#### [TO DO]
Give back, character for character, the line that includes "Необходимые инструменты и материалы" and all lines beneath it in the data.

——————

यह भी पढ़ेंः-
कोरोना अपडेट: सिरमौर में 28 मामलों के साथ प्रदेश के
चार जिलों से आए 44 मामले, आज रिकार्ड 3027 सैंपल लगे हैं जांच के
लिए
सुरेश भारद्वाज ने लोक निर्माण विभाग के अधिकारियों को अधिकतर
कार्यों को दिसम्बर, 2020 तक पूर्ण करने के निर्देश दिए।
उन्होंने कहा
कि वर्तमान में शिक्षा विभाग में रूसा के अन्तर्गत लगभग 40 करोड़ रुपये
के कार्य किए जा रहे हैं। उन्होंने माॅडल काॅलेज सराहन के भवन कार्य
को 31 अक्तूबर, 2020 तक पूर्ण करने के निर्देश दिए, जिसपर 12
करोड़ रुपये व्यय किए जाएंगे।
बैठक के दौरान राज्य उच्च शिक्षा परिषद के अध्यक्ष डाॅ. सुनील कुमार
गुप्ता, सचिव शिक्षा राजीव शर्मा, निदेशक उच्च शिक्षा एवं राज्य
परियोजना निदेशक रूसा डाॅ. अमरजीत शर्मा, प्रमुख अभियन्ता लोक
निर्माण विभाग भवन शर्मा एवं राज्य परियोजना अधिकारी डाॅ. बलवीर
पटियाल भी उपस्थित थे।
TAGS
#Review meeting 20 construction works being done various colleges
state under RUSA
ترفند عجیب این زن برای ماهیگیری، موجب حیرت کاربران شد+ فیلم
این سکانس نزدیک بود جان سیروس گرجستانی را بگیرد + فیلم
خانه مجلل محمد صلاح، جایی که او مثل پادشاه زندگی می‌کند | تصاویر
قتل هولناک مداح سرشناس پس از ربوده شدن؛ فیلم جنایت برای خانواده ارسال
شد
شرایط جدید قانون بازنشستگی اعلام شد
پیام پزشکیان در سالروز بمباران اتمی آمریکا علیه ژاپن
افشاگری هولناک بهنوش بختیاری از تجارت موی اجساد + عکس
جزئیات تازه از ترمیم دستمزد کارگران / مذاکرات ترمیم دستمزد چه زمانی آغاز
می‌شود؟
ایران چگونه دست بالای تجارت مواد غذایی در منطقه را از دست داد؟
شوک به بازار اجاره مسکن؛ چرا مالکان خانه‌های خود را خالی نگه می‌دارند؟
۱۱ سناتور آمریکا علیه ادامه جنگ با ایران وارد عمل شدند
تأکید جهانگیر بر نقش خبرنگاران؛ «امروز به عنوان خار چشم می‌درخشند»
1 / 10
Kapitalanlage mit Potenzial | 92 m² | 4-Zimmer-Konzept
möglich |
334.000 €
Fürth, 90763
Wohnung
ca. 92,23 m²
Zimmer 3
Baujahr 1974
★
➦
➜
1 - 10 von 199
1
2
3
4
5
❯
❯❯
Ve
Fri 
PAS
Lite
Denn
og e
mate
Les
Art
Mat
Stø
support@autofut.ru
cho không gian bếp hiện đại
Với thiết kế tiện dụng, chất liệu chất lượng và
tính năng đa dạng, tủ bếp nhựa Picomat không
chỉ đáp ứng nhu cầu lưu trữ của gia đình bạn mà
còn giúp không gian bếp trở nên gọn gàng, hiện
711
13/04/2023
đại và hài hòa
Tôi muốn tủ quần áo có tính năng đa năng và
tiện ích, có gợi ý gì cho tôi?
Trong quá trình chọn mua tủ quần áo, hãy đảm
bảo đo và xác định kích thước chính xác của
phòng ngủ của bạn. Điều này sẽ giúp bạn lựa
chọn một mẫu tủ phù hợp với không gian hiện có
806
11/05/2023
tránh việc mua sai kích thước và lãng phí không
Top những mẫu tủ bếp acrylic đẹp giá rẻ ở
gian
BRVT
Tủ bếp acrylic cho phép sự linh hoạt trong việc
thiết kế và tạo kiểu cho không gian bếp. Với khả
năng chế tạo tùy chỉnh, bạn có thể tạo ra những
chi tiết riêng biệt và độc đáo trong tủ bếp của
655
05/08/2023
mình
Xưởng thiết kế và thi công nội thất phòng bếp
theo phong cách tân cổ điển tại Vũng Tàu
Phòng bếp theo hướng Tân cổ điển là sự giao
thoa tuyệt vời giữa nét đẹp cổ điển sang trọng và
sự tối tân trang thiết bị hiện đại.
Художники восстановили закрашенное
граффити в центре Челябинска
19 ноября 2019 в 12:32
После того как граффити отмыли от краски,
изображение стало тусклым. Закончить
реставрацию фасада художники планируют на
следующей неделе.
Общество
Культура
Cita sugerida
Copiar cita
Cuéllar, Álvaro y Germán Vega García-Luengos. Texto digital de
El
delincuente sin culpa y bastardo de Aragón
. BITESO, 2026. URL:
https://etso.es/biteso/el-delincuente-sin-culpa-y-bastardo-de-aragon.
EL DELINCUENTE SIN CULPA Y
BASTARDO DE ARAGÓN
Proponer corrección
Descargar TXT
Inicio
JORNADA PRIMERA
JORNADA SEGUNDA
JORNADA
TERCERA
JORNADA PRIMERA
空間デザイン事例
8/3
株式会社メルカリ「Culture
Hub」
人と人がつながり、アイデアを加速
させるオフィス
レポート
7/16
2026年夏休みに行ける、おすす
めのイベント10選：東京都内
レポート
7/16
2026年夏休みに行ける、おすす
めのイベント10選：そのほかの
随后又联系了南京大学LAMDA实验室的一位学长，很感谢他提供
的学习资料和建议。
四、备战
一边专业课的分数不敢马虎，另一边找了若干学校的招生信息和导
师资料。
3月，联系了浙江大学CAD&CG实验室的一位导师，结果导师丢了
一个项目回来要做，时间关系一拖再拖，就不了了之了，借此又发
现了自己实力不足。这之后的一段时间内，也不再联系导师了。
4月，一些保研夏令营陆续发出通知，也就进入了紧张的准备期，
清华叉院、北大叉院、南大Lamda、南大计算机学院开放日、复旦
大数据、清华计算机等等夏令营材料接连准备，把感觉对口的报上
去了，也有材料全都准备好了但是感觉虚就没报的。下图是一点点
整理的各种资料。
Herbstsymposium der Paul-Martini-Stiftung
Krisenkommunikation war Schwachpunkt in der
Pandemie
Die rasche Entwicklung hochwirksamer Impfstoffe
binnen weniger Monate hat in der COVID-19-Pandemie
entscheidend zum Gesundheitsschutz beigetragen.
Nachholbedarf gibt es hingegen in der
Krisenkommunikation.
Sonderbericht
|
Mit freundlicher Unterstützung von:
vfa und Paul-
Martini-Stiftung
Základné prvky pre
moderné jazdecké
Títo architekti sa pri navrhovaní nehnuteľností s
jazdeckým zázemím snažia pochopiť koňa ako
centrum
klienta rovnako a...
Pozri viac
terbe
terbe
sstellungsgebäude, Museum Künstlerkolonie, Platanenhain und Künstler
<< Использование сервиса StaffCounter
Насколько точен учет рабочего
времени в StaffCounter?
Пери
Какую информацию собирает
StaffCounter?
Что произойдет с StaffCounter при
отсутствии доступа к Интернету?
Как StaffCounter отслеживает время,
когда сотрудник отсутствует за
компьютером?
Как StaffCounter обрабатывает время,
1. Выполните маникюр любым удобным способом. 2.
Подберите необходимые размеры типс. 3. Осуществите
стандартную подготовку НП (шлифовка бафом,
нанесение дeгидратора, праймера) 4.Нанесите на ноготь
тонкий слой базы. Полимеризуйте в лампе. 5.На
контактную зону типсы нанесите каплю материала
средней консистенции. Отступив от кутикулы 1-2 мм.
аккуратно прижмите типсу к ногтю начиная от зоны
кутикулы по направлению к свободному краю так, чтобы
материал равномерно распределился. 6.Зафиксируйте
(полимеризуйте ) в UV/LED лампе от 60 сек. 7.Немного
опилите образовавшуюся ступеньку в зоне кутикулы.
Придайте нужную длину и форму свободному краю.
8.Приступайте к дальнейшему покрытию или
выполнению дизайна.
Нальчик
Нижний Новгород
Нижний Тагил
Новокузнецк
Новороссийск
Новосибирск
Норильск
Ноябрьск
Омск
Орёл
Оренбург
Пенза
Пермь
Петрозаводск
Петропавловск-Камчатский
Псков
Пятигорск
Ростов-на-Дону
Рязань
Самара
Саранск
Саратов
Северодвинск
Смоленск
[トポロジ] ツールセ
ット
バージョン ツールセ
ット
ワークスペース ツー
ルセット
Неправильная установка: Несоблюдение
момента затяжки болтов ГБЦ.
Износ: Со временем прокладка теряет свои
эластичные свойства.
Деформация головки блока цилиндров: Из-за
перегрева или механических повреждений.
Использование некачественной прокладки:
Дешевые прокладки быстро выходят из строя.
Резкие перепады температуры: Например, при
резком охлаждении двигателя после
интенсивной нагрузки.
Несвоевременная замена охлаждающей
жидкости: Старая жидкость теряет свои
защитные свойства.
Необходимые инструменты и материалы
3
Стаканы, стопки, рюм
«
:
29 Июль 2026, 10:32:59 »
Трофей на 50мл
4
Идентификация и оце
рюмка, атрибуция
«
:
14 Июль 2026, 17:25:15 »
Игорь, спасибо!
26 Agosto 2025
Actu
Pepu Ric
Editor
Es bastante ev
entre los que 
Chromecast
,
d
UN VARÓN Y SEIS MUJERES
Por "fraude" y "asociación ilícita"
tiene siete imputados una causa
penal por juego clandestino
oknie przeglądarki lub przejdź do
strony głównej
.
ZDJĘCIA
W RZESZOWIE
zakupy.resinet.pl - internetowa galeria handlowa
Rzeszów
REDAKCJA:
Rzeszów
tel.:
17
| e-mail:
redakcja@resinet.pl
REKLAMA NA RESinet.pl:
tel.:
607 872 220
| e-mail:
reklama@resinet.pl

——————

#### [ANSWER SPACE]
Необходимые инструменты и материалы
3
Стаканы, стопки, рюм
«
:
29 Июль 2026, 10:32:59 »
Трофей на 50мл
4
Идентификация и оце
рюмка, атрибуция
«
:
14 Июль 2026, 17:25:15 »
Игорь, спасибо!
26 Agosto 2025
Actu
Pepu Ric
Editor
Es bastante ev
entre los que 
Chromecast
,
d
UN VARÓN Y SEIS MUJERES
Por "fraude" y "asociación ilícita"
tiene siete imputados una causa
penal por juego clandestino
oknie przeglądarki lub przejdź do
strony głównej
.
ZDJĘCIA
W RZESZOWIE
zakupy.resinet.pl - internetowa galeria handlowa
Rzeszów
REDAKCJA:
Rzeszów
tel.:
17
| e-mail:
redakcja@resinet.pl
REKLAMA NA RESinet.pl:
tel.:
607 872 220
| e-mail:
reklama@resinet.pl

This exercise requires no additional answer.